Ignore the mild-hybrid talk—as for now the tech all beavers away beneath the surface and won’t affect you day-to-day, save for some light fuel savings. The most fuel-efficient Sport actually goes without it, that entry-level diesel manual claiming a mighty 20.3km/L, though that’s massively aided by ditching four-wheel drive.
Expect the plug-in hybrid, due in the next year or so, to offer a more compelling case for switching from a conventional diesel Disco. For now, that new architecture beneath has helped enlarge the fuel tank and thus boost the average range by a full 198km.
Oh, and the Sport also comes with a layer of artificial intelligence that will, in time, learn your music, climate control, and seat massage preferences, setting the car up for you each time you drive. Spooky...
Final thoughts
What appears a light evolution of Land Rover’s bestseller is actually a bit of a tech revolution, with some properly functioning media systems up front and more forward-thinking architecture beneath.

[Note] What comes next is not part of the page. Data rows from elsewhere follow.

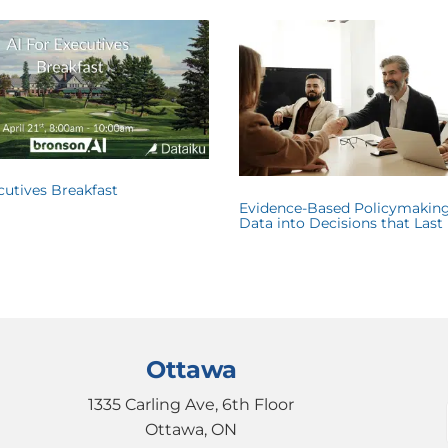
ecutives Breakfast
Evidence-Based Policymaking
Data into Decisions that Last
Ottawa
1335 Carling Ave, 6th Floor
Ottawa, ON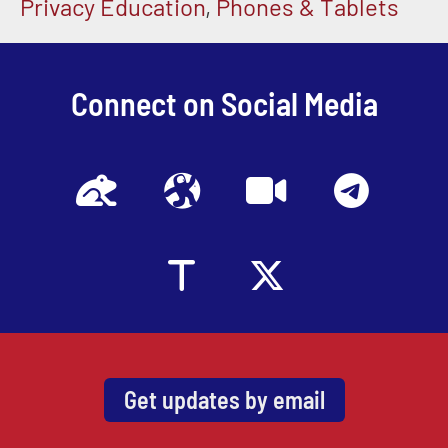
Privacy Education
,
Phones & Tablets
Connect on Social Media
Get updates by email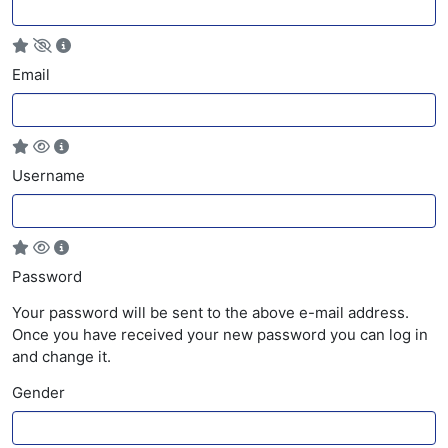
Email
Username
Password
Your password will be sent to the above e-mail address.
Once you have received your new password you can log in
and change it.
Gender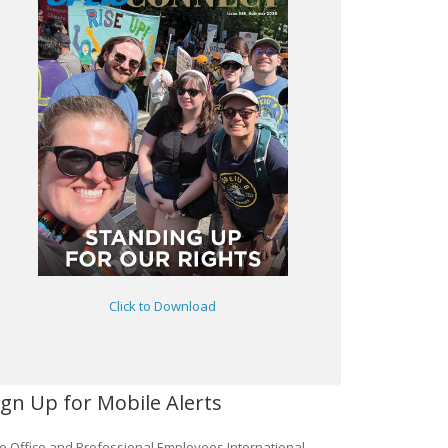
Click to Download
ign Up for Mobile Alerts
e Office and Professional Employees International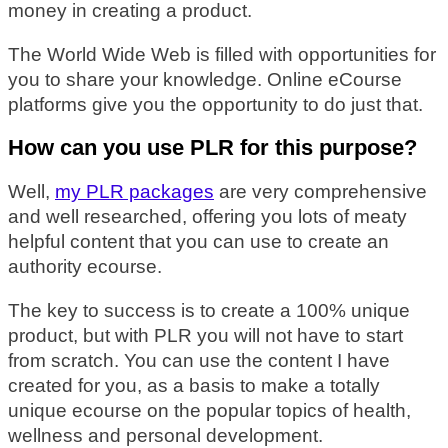
money in creating a product.
The World Wide Web is filled with opportunities for
you to share your knowledge. Online eCourse
platforms give you the opportunity to do just that.
How can you use PLR for this purpose?
Well,
my PLR packages
are very comprehensive
and well researched, offering you lots of meaty
helpful content that you can use to create an
authority ecourse.
The key to success is to create a 100% unique
product, but with PLR you will not have to start
from scratch. You can use the content I have
created for you, as a basis to make a totally
unique ecourse on the popular topics of health,
wellness and personal development.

For now, the mild-hybrid tech really is mild, and you’ll likely plump for the best diesel you can afford and barely notice the little nibbles of electric power that help smooth out the driving process. But they very much do, helping keep this car right at the top of the class if it’s comfort and relaxation you’re after. Niggling doubts about reliability—from past firsthand experience of the Sport—and its conservative performance are the only things stopping us from awarding it a higher mark.
NOTE: This article first appeared on TopGear.com. Minor edits have been made.